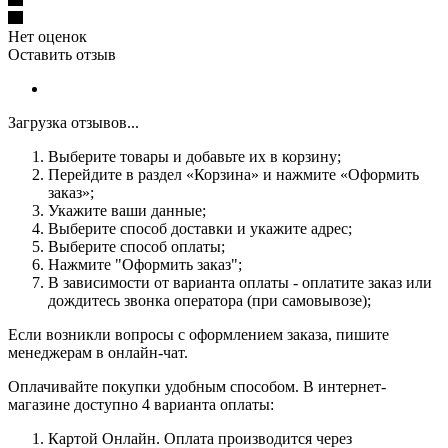
Нет оценок
Оставить отзыв
Загрузка отзывов...
Выберите товары и добавьте их в корзину;
Перейдите в раздел «Корзина» и нажмите «Оформить
заказ»;
Укажите ваши данные;
Выберите способ доставки и укажите адрес;
Выберите способ оплаты;
Нажмите "Оформить заказ";
В зависимости от варианта оплаты - оплатите заказ или
дождитесь звонка оператора (при самовывозе);
Если возникли вопросы с оформлением заказа, пишите
менеджерам в онлайн-чат.
Оплачивайте покупки удобным способом. В интернет-
магазине доступно 4 варианта оплаты:
Картой Онлайн. Оплата производится через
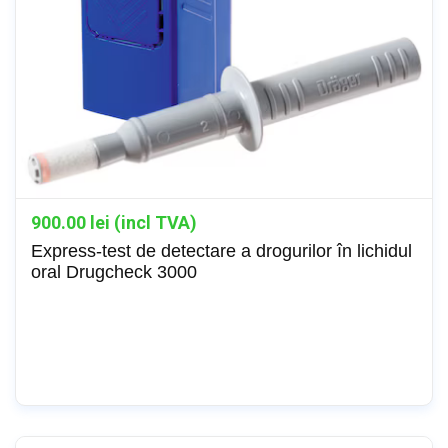
900.00
lei (incl TVA)
Express-test de detectare a drogurilor în lichidul
oral Drugcheck 3000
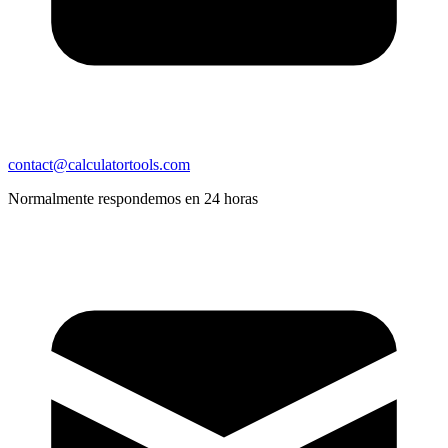
contact@calculatortools.com
Normalmente respondemos en 24 horas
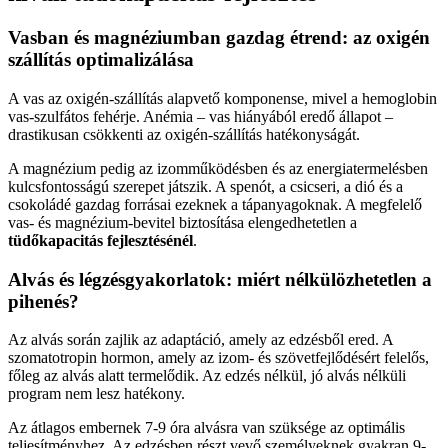
Vasban és magnéziumban gazdag étrend: az oxigén
szállítás optimalizálása
A vas az oxigén-szállítás alapvető komponense, mivel a hemoglobin
vas-szulfátos fehérje. Anémia – vas hiányából eredő állapot –
drastikusan csökkenti az oxigén-szállítás hatékonyságát.
A magnézium pedig az izomműködésben és az energiatermelésben
kulcsfontosságú szerepet játszik. A spenót, a csicseri, a dió és a
csokoládé gazdag forrásai ezeknek a tápanyagoknak. A megfelelő
vas- és magnézium-bevitel biztosítása elengedhetetlen a
tüdőkapacitás fejlesztésénél
.
Alvás és légzésgyakorlatok: miért nélkülözhetetlen a
pihenés?
Az alvás során zajlik az adaptáció, amely az edzésből ered. A
szomatotropin hormon, amely az izom- és szövetfejlődésért felelős,
főleg az alvás alatt termelődik. Az edzés nélkül, jó alvás nélküli
program nem lesz hatékony.
Az átlagos embernek 7-9 óra alvásra van szüksége az optimális
teljesítményhez. Az edzésben részt vevő személyeknek gyakran 9-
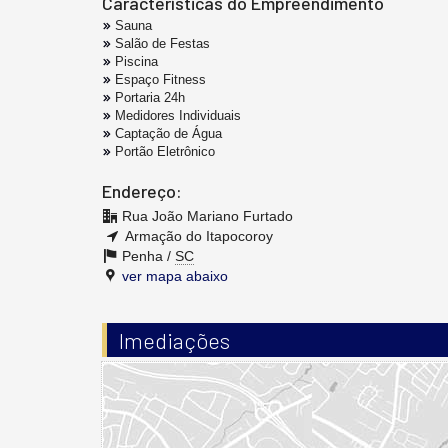
Características do Empreendimento
Sauna
Salão de Festas
Piscina
Espaço Fitness
Portaria 24h
Medidores Individuais
Captação de Água
Portão Eletrônico
Endereço:
Rua João Mariano Furtado
Armação do Itapocoroy
Penha /
SC
ver mapa abaixo
Imediações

-=-=-

### TASK TO COMPLETE
What you give back must match the lines from the start of the records through the line that contains "Выберите способ оплаты;", exactly, with the pictures left out.

### EXERCISE OUTPUT
Нет оценок
Оставить отзыв
Загрузка отзывов...
Выберите товары и добавьте их в корзину;
Перейдите в раздел «Корзина» и нажмите «Оформить
заказ»;
Укажите ваши данные;
Выберите способ доставки и укажите адрес;
Выберите способ оплаты;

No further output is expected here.